He found a mass of log books of American warships. Over these he pondered. He sent hundreds of bottles and buoys to be dropped into the seven seas by fighting craft and merchantmen.
These were picked up now and again and came back to him, and from the information sent to him with them, and soundings in thousands of places, added to what he had gleaned in earlier years, he prepared his greatest work. It took ultimate form in a series of six “charts” and eight large volumes of “sailing directions,” that comprehended all the waters and winds in all climes, and on every sea where white sails bend and steamer smoke drifts.
The charts exhibit, with wonderful accuracy, the winds and currents, their force and direction at different seasons, the calm belts, the trade winds, the rains and storms—the gulf stream, the Japan current—all the great ocean movements; and the sailing directions are treasure chests for seamen. Paths were marked out on the ocean, and a practical result was, that one of the most difficult sea voyages—from New York to San Francisco, around the Horn—was shortened by forty days. It has been estimated that by shortening the time of many sea voyages, Commander Maury has effected a saving of not less than $40,000,000 each year.
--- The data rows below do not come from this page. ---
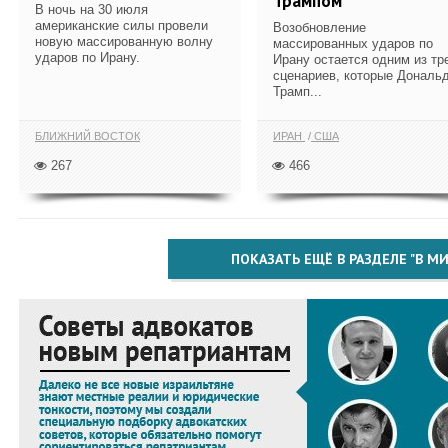
Трампом
В ночь на 30 июля
американские силы провели
Возобновление
новую массированную волну
массированных ударов по
ударов по Ирану.
Ирану остается одним из тр
сценариев, которые Дональ
Трамп...
БЛИЖНИЙ ВОСТОК
ИРАН
США
267
466
ПОКАЗАТЬ ЕЩЁ В РАЗДЕЛЕ "В МИ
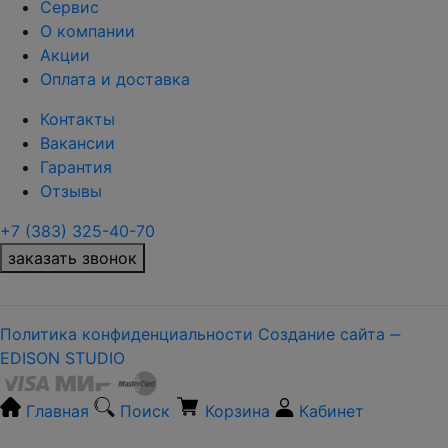
Сервис
О компании
Акции
Оплата и доставка
Контакты
Вакансии
Гарантия
Отзывы
+7 (383) 325-40-70
заказать звонок
Политика конфиденциальности
Создание сайта ‒
EDISON STUDIO
Главная
Поиск
Корзина
Кабинет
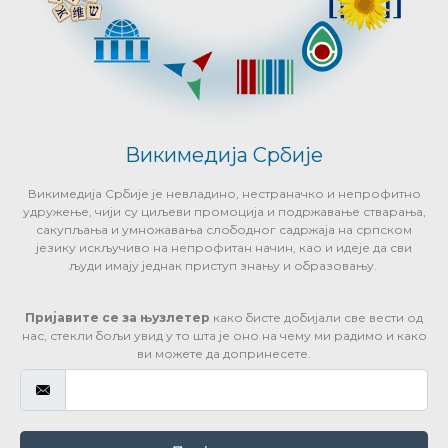
Викимедија Србије
Викимедија Србије је невладино, нестраначко и непрофитно
удружење, чији су циљеви промоција и подржавање стварања,
сакупљања и умножавања слободног садржаја на српском
језику искључиво на непрофитан начин, као и идеје да сви
људи имају једнак приступ знању и образовању.
Пријавите се за њузлетер
како бисте добијали све вести од
нас, стекли бољи увид у то шта је оно на чему ми радимо и како
ви можете да допринесете.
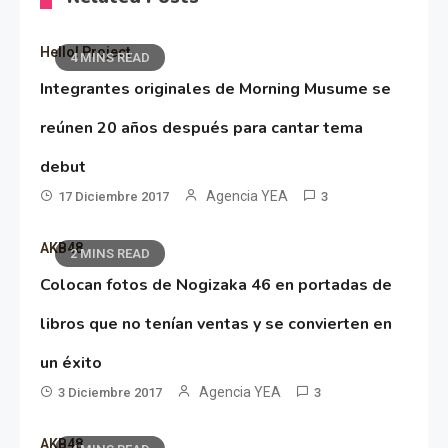
Hello! Project
4 MINS READ
Integrantes originales de Morning Musume se
reúnen 20 años después para cantar tema
debut
Agencia YEA
17 Diciembre 2017
3
AKB48
2 MINS READ
Colocan fotos de Nogizaka 46 en portadas de
libros que no tenían ventas y se convierten en
un éxito
Agencia YEA
3 Diciembre 2017
3
AKB48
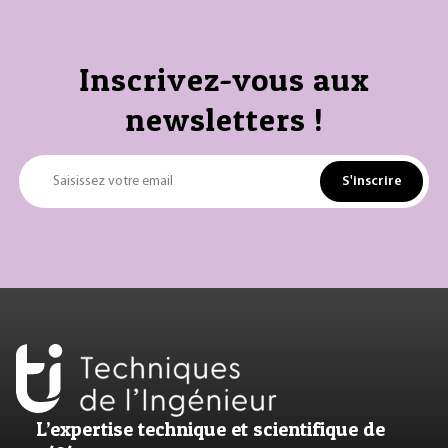
Inscrivez-vous aux
newsletters !
S'inscrire
Saisissez votre email
L’expertise technique et scientifique de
Of his own work, Maury wrote:
“So to shape the course on voyages at sea as to make the most of winds and currents, is the perfection of the navigator’s art. How the winds blow or the currents flow along this route or that is no longer a matter of speculation or opinion. The wind and weather, daily encountered by hundreds who sailed before him, have been tabulated for the mariner; nay, the path has been blazed for him on the sea; mile posts have been set upon the waves and time tables furnished for the trackless waste.”
It was this work that, reaching over Europe and Asia, brought on the Brussels conference in 1853, to which Maury, founder of the science of hydrography and meteorology, went as America’s representative, and here he covered himself with honors. He came back to write his “Physical Geography of the Sea and Its Meteorology.”
This, the essence of his life work, the poetry and the romance of his science, passed through twenty editions and was known in every school, but the book’s greatest interest was killed by the removal of the poetic strain that made it beautiful. It has been translated into almost every language. In it is the story of the sea, its tides and winds, its shore lines and its myriads of life; its deep and barren bottoms. For Maury also charted the ocean floors, and it was his work in this line that caused Cyrus Field to say of the laying of the Atlantic cable:
“Maury furnished the brains, England furnished the money, and I did the work.”
Honored by All Europe
No other American ever was honored by Emperors and Kings as was Matthew Fontaine Maury. He was given orders of Knighthood by the Czar of Russia, the King of Denmark, King of Spain, King of Portugal, King of Belgium and Emperor of France, while Russia, Austria, Sweden, Holland, Sardenia, Bremen, Turkey and France struck gold medals in his honor. The pope of Rome sent him a full set of all the medals struck during his pontificate. Maximilian decorated him with “The Cross of the Order of Guadaloupe” while Germany bestowed on him the “Cosmos Medal,” struck in honor of Von Humboldt, and the only duplicate of that medal in existence.